Update on China the heroic dog

China the dog, picture by La Critica

China the dog, picture by La Critica

Last week Argentina Reporter wrote about China the amazing dog, who rescued an abandoned baby and snuggled him in with her pups.

Good news: the baby’s mother, who is only 14, has come forward and claimed the child, and welfare agencies are helping her grow accustomed to motherhood. Apparently she abandoned the baby shortly after giving birth because she was afraid of her parents’ possible reaction – another of those surprising cases where parents don’t realise their teenage daughter is pregnant, even at nine months. The young woman will receive support to help her raise the baby while continuing her high school studies.
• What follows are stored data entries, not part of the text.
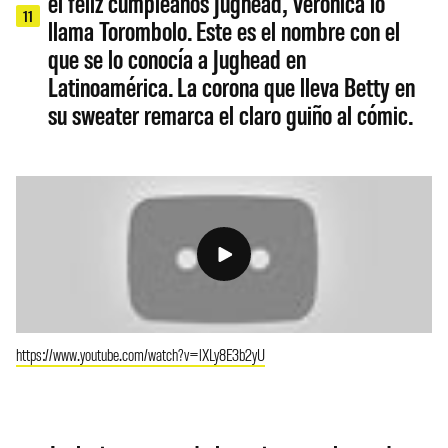
el feliz cumpleaños Jughead, Verónica lo
11
llama Torombolo. Este es el nombre con el
que se lo conocía a Jughead en
Latinoamérica. La corona que lleva Betty en
su sweater remarca el claro guiño al cómic.
https://www.youtube.com/watch?v=lXLy8E3b2yU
Meanwhile, China’s apparent smarts and maternal instincts might not be so easily dismissed as mere anthropomorphic projection. La Nacion, which had the China update, cites recent studies that may go some way to explaining China’s heroic acts. Dog experts believe canines may be more intelligent than previously thought, and may even be able to make moral judgments. Depends on the dog, though – golden retrievers and border collies are clever, but pit bulls and afghan hounds are about as silly as they look.
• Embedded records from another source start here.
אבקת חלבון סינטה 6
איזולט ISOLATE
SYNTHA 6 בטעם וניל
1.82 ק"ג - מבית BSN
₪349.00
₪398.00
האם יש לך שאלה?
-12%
The scientific claims were made during the recent Canine Science Forum, held in Budapest. Researchers at the forum believe that over thousands of years enjoying human company, dogs have developed a sense of right and wrong, as well as sophisticated cognition. The UK’s Daily Telegraph reports:

A decade ago, most scientists would dismiss the claims of dog owners that their precious pets could experience pain, excitement and other “human emotions” as sentimental claptrap that anthropomorphises the abilities of animals.
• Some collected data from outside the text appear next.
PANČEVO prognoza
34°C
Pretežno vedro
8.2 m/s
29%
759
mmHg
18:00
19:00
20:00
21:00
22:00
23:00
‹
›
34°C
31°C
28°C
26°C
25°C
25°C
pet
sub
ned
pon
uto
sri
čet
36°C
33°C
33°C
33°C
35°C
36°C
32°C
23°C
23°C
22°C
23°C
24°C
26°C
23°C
Now that dismissive view has been challenged by studies presented a few weeks ago at the first Canine Science Forum in Budapest, Hungary, which back the idea that the 10,000 years that the descendants of grey wolves have spent evolving alongside humans have had a remarkable effect on dog cognition.

In a remarkable experiment to probe canine cognition, Prof Ludwig Huber and colleagues at the University of Vienna put dogs through a classic experiment done with children in which an instructor demonstrates to a toddler how to turn off a light using her forehead, once with her hands clearly visible and once when wrapped in a shawl, so that she can’t use them.

When invited to turn the light off for themselves, toddlers who were shown the first version use their heads, but those shown the second use their hands.

The standard interpretation is that the first group conclude that there must be a good but non-obvious reason for using the forehead method, as otherwise the instructor would have used her hands. Dogs do the same thing in Prof Huber’s experiments, where they had to pull a lever to obtain a reward, lending support to the idea that dogs have a rudimentary “theory of mind.”